Daniel Drezner is amused at the American television actor David Hasselhoff. Hasselhoff, it seems, is annoyed that he is not given the credit he so clearly deserves for the fall of the Iron Curtain (no, really). But some of Mr Drezner’s commenters feel that Hasselhoff might have a bit of a point.
These commenters point out that western pop culture could well have contributed to a desire for regime change in the socialist bloc. And, to a degree, Hasselhoff would have been part of the pop culture the easterners took in - few Americans, perhaps, are aware (save to the extent they paid attention to Saturday Night Live’s Norm MacDonald), but ’the Germans love David Hasselhoff’.
And it’s altogether possible that the East Germans got to share the love. It was relatively easy, after all, for them to see and hear western broadcast media. ARD, the main (West) German television channel, was known jokingly in East Germany as Ausser Raum Dresden - ’except in the Dresden region’ - because pretty much everybody could receive its signal, except those in the country’s southeastern corner.
I cannot say, though, whether Hasselhoff enjoyed the same near-universal adulation in East Germany as in the West.
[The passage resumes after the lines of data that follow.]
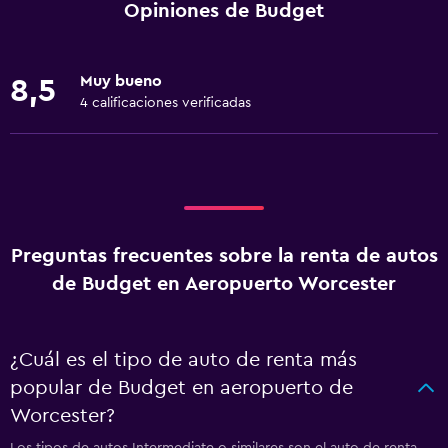
Opiniones de Budget
Muy bueno
8,5
4 calificaciones verificadas
Preguntas frecuentes sobre la renta de autos
de Budget en Aeropuerto Worcester
¿Cuál es el tipo de auto de renta más
popular de Budget en aeropuerto de
Worcester?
(This is all a bit of a joke, actually. Pace MacDonald, though Hasselhoff did enjoy a degree of popularity among those Germans who favour the sociologically highly interesting but musically godawful genre known as Schlager, he would not have been perceived as a major pop idol.)
Anyone who hasn’t seen the Amazon reviews has missed out on a treat:
Posted by: des at February 9, 2004 02:23 PMWhen it comes to this album, there’s no need to get dressed in body paint and say “Sock it to me,” because this album socks it to me without the body paint and me saying “Sock it to me!”
But redundant Rowan and Martin references aside, this reader urges you to just sample the wondrous musical world of David Hobbitcock. You will thrill to every angelic note that pours forth from his god-like mouth. As if from a cleft-chinned gravy boat, the songs he sings drench a melody with the thick, viscous sauce of his talent. Eardrums quiver in ecstasy as he honks and wheezes his way through 18 chart-topping hits. I am comfortable in my sexuality to declare that David Hamsterdance is truly a centaur of the pop world. He can ring my dingy anyday!
The song “Hot Shot City” is particularly good.
Lou Reed, Frank Zappa, Allen Ginsberg, and the Grateful Dead have all been given some degree of formal recognition in Poland, Czechoslovakia, or Lithuania. But I’m old and I don’t know who David Hasselhoff is. (Or is he old too? I still don’t know who he is).
Posted by: zizka at February 9, 2004 04:39 PMHasselhoff is an actor who has co-starred with a talking car and, as Antoni correctly surmises, a bevy of talking swimsuits. He also ’sings’ and it is in this latter sphere that he gained his prestige, such as it is, in the German-speaking world.